Release: Sept. 23
Label: Nettwerk Productions Ltd.
Duration: 60 minutes
Rhythmic and soothing, Passenger’s new album "Young As The Morning, Old As The Sea" is a romantic, retrospective collection of songs.
Starting off the album, the song "Everything" is a reminiscent track that muses about the value of life and love. The last lyric of the song, “nothing's ever something until you give everything,” gives a summary of the idea which floods the album: love makes life valuable.
Looking back at the innocence of youth, the track "When We Were Young" reminds listeners of their own childhood when, as the song says, “everything was in reach.” This song triumphs the strength and beauty of childhood dreams and having hope and courage to achieve them.
The song "Anywhere" is a cheerful song with an upbeat tempo. Mike Rosenberg — the voice of the stage name Passenger — sings about the joyful mentality that accompanies love and the endless possibilities that bring excitement to a relationship. This track also reiterates how loyal love can be with the line, “I’ll go anywhere with you,” seeming to encourage the dreams of those who are young and in love.
With a slightly more pessimistic view about the flip side of love, "Somebody’s Love" speaks of the human need for “somebody to know you,” especially in times of trouble. While this song may seem a little disheartening, it seems to carry the purpose of reminding listeners how important loving relationships can be.
The title track "Young As The Morning, Old As the Sea" is a primarily instrumental track with vocals that speak of Rosenberg’s past and origins in romantic detail. The song speaks of the beauty of youth but contrasts this with the significance of wisdom at an older age. This song reflects the album’s themes of love, youth, age and wisdom.
Passenger partners with singer and songwriter, Birdy, in the track "Beautiful Birds" to compose a melody with lyrics that evoke emotion. Again taking a sadder tone, the song progresses into the difficult times that people often face in their relationships, as well as the importance of working together to make a relationship work.
"The Long Road" furthers the melancholy tone, although with a more upbeat tempo. This track speaks of memories a couple has of collecting seashells and spending Christmas together, yet progresses to the relationship growing apart. Towards the end of the song, Passenger inserts the lyric that stops the listener in their tracks: “You stare back at a man, forever holding out his hand.” It is with this song that listeners realize the album has taken a turn from youthful innocence and the joys of love to the brokenness of a relationship that dissolves over time.
"Fool’s Gold" again emphasizes that the beauty of young relationships may be deceiving. Just as with fool’s gold, we may be tricked into assuming that the love we have is of pure quality and utmost value when, in actuality, it is fake. It’s only by going through the testing times that we many discover what is gold and what is fake. The line, “I won’t ask for fool’s gold anymore,” may indicate that Passenger once experienced a relationship that appeared more valuable than it turned out to be.

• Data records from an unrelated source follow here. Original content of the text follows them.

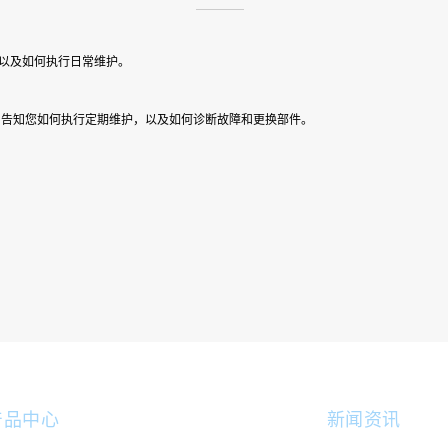
备以及如何执行日常维护。
册，告知您如何执行定期维护，以及如何诊断故障和更换部件。
。
产品中心
新闻资讯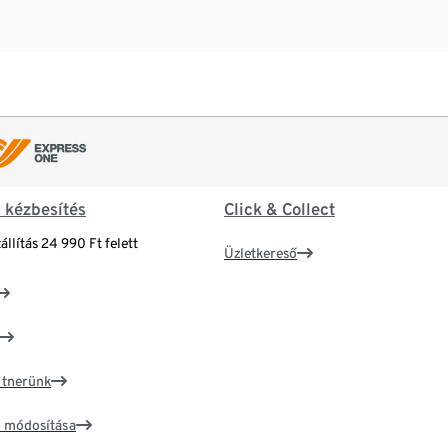
& kézbesítés
Click & Collect
állítás 24 990 Ft felett
Üzletkereső
artnerünk
ím módosítása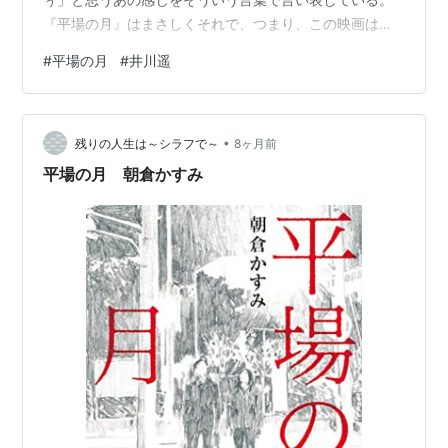
『平場の月』はまさしくそれで、つまり、この映画は主
人公の須藤葉子という人を描く映画で、彼女を演じた井
#
平場の月
#
井川遥
川遥がどのレベルまで彼女の魅力的な性格に命を吹き込
めるかにすべての成否がかかっている。 井川遥が初めて
私たちの目の前に現れたとき彼女はアイドルだったのか
•
俳優だったのかモデルだったのかちょっと思い出せない
残りの人生は～シラフで～
8ヶ月前
のだけれど、しかし、『トウキョウソナタ』のピアノの
平場の月 朝倉かすみ
先生役のときにはもう「おやっ」と思うくらいに役者…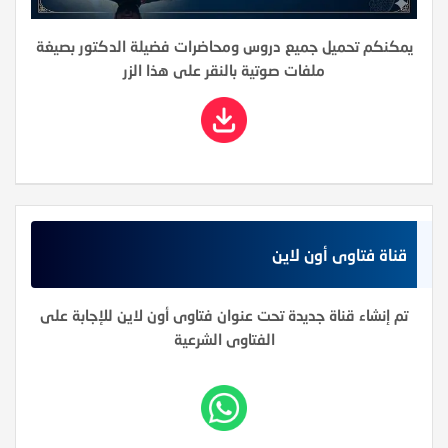
يمكنكم تحميل جميع دروس ومحاضرات فضيلة الدكتور بصيغة
ملفات صوتية بالنقر على هذا الزر
قناة فتاوى أون لاين
تم إنشاء قناة جديدة تحت عنوان فتاوى أون لاين للإجابة على
الفتاوى الشرعية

Returning to the theme of offering hope and joy in the difficult times, the final track titled "Home," reminds us that if a relationship ends it doesn’t mean life is lost. With the lyrics, “Am I loveless or do I just love less / Oh since love left I have nothing left to fear,” seems to remind listeners that not being in a relationship can offer the freedom that may leave our hearts feeling the most whole.
Emphasizing his unique, quirky voice, Passenger also offers six tracks in acoustic versions, appealing to the true beauty and purity of an emphasis on vocals instead of background effects or edits.
Overall, Passenger’s new album takes the listener through a progressive movement of love from its innocent youth to its age and ultimate end, while also reflecting the value of both youth and age in life.